# [TASK OBJECTIVE]
From the line with "ТАЗА ЖАНА УЮТНАЯ! ✅СУТКИ." through the line with "Indítószerkezet alkatrészei", repeat the entries verbatim, both end lines included, and add nothing.

BEGIN

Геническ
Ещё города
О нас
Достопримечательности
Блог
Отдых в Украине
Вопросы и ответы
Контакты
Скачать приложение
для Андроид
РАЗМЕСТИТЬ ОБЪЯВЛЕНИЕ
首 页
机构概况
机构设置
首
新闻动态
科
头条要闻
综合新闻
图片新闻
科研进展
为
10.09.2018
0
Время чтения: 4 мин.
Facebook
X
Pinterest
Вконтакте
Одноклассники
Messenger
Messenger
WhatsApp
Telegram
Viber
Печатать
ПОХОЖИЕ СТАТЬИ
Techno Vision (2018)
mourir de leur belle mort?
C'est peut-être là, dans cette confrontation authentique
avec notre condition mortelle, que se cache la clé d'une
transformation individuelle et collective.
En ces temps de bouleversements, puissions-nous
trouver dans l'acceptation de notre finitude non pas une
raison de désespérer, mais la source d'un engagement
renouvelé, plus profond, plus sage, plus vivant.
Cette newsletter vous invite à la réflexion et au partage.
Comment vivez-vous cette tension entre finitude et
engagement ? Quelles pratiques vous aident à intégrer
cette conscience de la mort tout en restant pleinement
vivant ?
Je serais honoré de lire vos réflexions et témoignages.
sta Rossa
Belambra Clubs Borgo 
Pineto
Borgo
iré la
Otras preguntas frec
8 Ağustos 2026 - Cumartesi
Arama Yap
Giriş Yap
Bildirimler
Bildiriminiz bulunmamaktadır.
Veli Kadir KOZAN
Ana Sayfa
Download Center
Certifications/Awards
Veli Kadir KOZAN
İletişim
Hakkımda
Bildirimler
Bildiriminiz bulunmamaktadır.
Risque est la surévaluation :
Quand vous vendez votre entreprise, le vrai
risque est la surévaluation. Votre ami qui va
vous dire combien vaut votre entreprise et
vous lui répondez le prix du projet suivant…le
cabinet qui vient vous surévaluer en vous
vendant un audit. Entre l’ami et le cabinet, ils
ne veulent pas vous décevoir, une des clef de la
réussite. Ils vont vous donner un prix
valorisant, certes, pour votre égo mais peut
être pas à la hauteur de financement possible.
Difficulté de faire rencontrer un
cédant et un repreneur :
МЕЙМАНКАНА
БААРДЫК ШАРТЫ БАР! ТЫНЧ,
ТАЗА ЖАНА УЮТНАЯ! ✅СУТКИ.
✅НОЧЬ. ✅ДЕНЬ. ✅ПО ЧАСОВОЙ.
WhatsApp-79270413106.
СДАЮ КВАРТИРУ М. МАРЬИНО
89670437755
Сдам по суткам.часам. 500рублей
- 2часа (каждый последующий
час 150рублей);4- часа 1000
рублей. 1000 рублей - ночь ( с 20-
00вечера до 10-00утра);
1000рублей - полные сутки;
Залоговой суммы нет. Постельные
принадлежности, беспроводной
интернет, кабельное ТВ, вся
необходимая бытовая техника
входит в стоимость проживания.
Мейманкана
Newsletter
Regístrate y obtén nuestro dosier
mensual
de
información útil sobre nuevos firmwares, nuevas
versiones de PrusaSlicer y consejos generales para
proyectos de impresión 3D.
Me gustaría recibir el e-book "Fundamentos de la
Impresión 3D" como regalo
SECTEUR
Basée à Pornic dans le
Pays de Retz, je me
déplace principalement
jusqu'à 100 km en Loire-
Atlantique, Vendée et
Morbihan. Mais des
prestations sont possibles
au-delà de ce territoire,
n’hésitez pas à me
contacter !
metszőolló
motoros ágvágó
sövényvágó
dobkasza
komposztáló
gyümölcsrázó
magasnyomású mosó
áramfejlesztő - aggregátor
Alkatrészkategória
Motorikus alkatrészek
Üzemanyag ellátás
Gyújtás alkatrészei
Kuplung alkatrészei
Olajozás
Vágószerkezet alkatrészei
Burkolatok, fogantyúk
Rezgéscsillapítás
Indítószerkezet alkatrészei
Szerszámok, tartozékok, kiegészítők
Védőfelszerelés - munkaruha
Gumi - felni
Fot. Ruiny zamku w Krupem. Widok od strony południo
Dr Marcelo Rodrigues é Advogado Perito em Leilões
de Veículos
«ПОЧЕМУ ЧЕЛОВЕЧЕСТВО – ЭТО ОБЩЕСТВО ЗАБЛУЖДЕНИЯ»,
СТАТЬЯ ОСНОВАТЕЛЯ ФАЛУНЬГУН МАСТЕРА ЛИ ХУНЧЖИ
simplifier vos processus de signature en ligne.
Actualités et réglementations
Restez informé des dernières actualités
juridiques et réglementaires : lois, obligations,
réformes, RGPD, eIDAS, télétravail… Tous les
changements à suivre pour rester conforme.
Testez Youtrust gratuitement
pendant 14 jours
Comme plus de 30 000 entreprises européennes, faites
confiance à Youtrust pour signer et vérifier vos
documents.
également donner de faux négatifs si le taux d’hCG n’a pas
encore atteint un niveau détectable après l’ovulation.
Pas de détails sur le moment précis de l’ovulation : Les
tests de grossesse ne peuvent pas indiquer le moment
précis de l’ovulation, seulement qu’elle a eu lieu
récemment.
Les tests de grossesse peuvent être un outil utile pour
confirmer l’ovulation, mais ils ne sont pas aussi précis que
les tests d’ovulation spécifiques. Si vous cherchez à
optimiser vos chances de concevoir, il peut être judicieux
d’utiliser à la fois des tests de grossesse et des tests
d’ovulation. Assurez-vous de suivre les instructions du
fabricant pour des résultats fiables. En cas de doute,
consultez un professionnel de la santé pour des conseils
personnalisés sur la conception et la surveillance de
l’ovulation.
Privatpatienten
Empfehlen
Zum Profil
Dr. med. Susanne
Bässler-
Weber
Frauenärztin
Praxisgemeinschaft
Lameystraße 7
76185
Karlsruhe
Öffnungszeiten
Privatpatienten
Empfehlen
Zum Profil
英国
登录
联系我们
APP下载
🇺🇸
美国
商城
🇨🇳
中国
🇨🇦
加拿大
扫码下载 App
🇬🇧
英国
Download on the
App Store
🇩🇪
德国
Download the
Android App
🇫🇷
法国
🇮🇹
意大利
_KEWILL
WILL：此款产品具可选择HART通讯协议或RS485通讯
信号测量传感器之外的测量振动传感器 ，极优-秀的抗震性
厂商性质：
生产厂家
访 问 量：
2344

END

# [EXERCISE SOLUTION]
ТАЗА ЖАНА УЮТНАЯ! ✅СУТКИ.
✅НОЧЬ. ✅ДЕНЬ. ✅ПО ЧАСОВОЙ.
WhatsApp-79270413106.
СДАЮ КВАРТИРУ М. МАРЬИНО
89670437755
Сдам по суткам.часам. 500рублей
- 2часа (каждый последующий
час 150рублей);4- часа 1000
рублей. 1000 рублей - ночь ( с 20-
00вечера до 10-00утра);
1000рублей - полные сутки;
Залоговой суммы нет. Постельные
принадлежности, беспроводной
интернет, кабельное ТВ, вся
необходимая бытовая техника
входит в стоимость проживания.
Мейманкана
Newsletter
Regístrate y obtén nuestro dosier
mensual
de
información útil sobre nuevos firmwares, nuevas
versiones de PrusaSlicer y consejos generales para
proyectos de impresión 3D.
Me gustaría recibir el e-book "Fundamentos de la
Impresión 3D" como regalo
SECTEUR
Basée à Pornic dans le
Pays de Retz, je me
déplace principalement
jusqu'à 100 km en Loire-
Atlantique, Vendée et
Morbihan. Mais des
prestations sont possibles
au-delà de ce territoire,
n’hésitez pas à me
contacter !
metszőolló
motoros ágvágó
sövényvágó
dobkasza
komposztáló
gyümölcsrázó
magasnyomású mosó
áramfejlesztő - aggregátor
Alkatrészkategória
Motorikus alkatrészek
Üzemanyag ellátás
Gyújtás alkatrészei
Kuplung alkatrészei
Olajozás
Vágószerkezet alkatrészei
Burkolatok, fogantyúk
Rezgéscsillapítás
Indítószerkezet alkatrészei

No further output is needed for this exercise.